There are other important limitations to the current study that suggest avenues for further research. One is the fact that this was an online experiment, and it was clear to participants that these were hypothetical, rather than actual, choices for solo or co-viewing. Further studies might examine the dynamic process by which friends actually negotiate viewing choices, or how gendered performances during co-viewing (cf Zillmann et al., 1986) might moderate emotional socialization processes. That said, our study was primarily interested in emotional self-socialization as rooted in one’s gendered self-concept. Unlike co-viewing research focused on the influence of a physically co-present other, our primary interest was in the extent to which teens select (or avoid) emotional media content that reinforces their gendered self, and if asking about friends, a known source of gender pressure, increases the salience of the gendered self within media selections. Our path analysis supported gender, above baseline emotional attributes, driving self-socialization, with post hoc findings giving some indication of the moderating influence of friends. While there’s much to learn about embodied co-viewing experiences, further studies focused on hypothetical or anticipated co-viewing, or even using a more traditional priming manipulation, might be equally helpful in probing how friends and peers might activate self-concepts in ways predictive of self-socialization.
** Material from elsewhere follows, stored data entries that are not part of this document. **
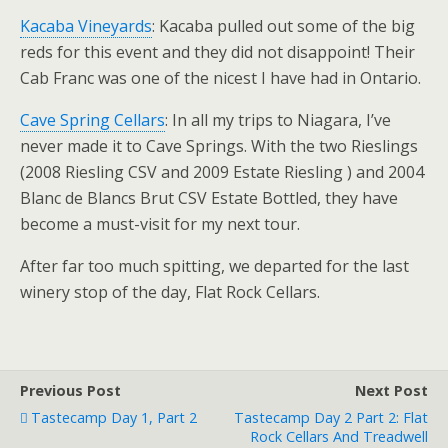
Kacaba Vineyards
: Kacaba pulled out some of the big
reds for this event and they did not disappoint! Their
Cab Franc was one of the nicest I have had in Ontario.
Cave Spring Cellars
: In all my trips to Niagara, I’ve
never made it to Cave Springs. With the two Rieslings
(2008 Riesling CSV and 2009 Estate Riesling ) and 2004
Blanc de Blancs Brut CSV Estate Bottled, they have
become a must-visit for my next tour.
After far too much spitting, we departed for the last
winery stop of the day, Flat Rock Cellars.
Previous Post
Next Post
Tastecamp Day 1, Part 2
Tastecamp Day 2 Part 2: Flat
Rock Cellars And Treadwell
We conceive of the current results as a first step in understanding emotional self-socialization as an identity-driven process. Our study focused on teen selections of films, but there are numerous additional ways in which media uses may reflect and contribute to gender expectations and performances. To return again to 1995, Steele and Brown (1995) described the presence of gendered media content in adolescent room culture: “The stern looks on the athletes’ faces reflected the tough, determined attitude he liked to imitate when playing baseball or basketball” (p. 568). Arnett (1995) argued that teens use media to self-socialize and to create a shared youth culture; media presentations of emotions valued as “masculine” or “feminine” might inform the values that youths share with each other, perpetuating broader cycles of cultural socialization. Aggression, assertiveness, and dominance don’t have to be masculine emotional attributes, nor should affection, tenderness, and warmth be read as feminine. Thus, a larger goal of this research program is to understand the gendering of these emotions through mediated experiences and, ultimately, to examine ways in which teens might come to recognize these emotions not as feminine or masculine, but as fundamental to being human.
Supplementary material
Supplementary material is available at Human Communication Research online.
Data availability
The data and syntax underlying this article are available at https://osf.io/7aynj/.
Funding
The project did not receive any external funding.
Conflicts of interest
None declared.
Acknowledgements
The authors wish to thank Zhongdang Pan, Joanne Cantor, and Janet Hyde for providing feedback on an earlier version of this paper, Y. Anthony Chen for his assistance with the path analysis, as well as the editors, Steven Wilson and Riva Tukachinsky Forster, and our three anonymous reviewers for their thoughtful questions, suggestions, and encouragement.